MayorofMapleton said:


> Apparently the fix is to craft a fence and then go see.


mine still isnt showing


----------



## xxcodexx (Nov 12, 2021)

i just asked this question in another thread before i saw this! that being said, my game doesnt have the customize fences At All in the nook shop, residential center, cyrus or customize options. im a five star island and have both kk and brewster.
ive tried building the fence that was suggested and tried going back to the residential center and still no recipe for it. no idea why im not getting it...ive also had all the updates too and a time traveled to see if perhaps the recipe would be there the next day as well with no luck.


----------



## mushroombee (Nov 12, 2021)

xxcodexx said:


> i just asked this question in another thread before i saw this! that being said, my game doesnt have the customize fences At All in the nook shop, residential center, cyrus or customize options. im a five star island and have both kk and brewster.
> ive tried building the fence that was suggested and tried going back to the residential center and still no recipe for it. no idea why im not getting it...ive also had all the updates too and a time traveled to see if perhaps the recipe would be there the next day as well with no luck.


alright sooo, i crafted and placed two different fences (wedding and zen), and i also got another fence from a friend (vertical board) and placed it, so i had 4 fences in all including the one tom nook gives u at the beginning (simple wooden) and i unlocked it! <3


----------



## LexieTR (Nov 12, 2021)

I have the same issues  the option just wasn’t there- I have 5* and everything unlocked!


----------



## Rosch (Nov 12, 2021)

To unlock *"Custom Fencing in a Flash" *at the Nook Mile Redemption, you need to have finished the tutorial on DIY Customization and have crafted at least *two types* of fences.


----------



## SirQuack (Nov 12, 2021)

Thanks for the tip!
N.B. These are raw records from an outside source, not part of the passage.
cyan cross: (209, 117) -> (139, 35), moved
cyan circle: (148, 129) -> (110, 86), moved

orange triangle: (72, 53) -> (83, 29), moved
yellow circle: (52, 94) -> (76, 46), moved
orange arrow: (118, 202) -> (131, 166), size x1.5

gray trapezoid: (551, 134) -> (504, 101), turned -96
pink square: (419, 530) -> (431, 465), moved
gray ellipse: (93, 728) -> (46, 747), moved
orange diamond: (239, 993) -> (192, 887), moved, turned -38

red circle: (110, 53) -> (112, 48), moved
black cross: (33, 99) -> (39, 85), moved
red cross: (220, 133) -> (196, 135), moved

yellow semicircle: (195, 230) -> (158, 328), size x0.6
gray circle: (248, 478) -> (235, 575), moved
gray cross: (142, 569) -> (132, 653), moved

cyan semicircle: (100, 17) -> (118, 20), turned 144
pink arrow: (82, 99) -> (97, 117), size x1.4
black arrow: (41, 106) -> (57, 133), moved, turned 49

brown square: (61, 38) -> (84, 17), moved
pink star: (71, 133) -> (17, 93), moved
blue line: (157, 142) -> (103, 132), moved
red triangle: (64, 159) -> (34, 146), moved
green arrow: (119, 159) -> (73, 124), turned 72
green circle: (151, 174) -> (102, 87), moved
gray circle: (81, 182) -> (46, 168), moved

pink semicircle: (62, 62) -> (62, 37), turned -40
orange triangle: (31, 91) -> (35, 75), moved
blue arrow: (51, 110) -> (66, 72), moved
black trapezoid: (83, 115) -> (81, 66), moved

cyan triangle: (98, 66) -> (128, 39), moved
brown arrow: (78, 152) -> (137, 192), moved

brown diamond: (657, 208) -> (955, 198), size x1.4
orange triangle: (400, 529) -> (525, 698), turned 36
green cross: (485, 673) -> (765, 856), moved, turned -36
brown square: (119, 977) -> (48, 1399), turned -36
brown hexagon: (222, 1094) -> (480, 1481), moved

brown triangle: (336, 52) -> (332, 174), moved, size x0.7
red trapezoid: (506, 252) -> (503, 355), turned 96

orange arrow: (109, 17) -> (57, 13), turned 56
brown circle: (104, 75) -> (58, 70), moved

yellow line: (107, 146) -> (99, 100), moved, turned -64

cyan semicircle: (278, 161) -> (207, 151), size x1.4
I wasn't sure how to do this either, as I just restarted, but I'll get to it right now!


----------



## AnonymousA (Nov 12, 2021)

mushroombee said:


> mine still isnt showing


Try crafting specifically the picket looking fence


----------



## Bachoomp (Jan 19, 2022)

misstayleigh said:


> Hi hi! I posted in the mega thread but thought maybe I was just missing something—I can’t find how to customize fencing however! Someone mentioned I could buy it with Nook Miles, but I’m not seeing it there. Does anyone have a screenshot of what it looks like? Or do I need to unlock something first?


so I had the same problem and found that you need to craft 2 different fences in order to buy the customization from the nook stop!


----------



## DAX (Jun 26, 2022)

misstayleigh said:


> Hi hi! I posted in the mega thread but thought maybe I was just missing something—I can’t find how to customize fencing however! Someone mentioned I could buy it with Nook Miles, but I’m not seeing it there. Does anyone have a screenshot of what it looks like? Or do I need to unlock something first?


You need to make two kinds of fences before it app appears at Nook stop, when you buy app you get the ywo new fences automatically


----------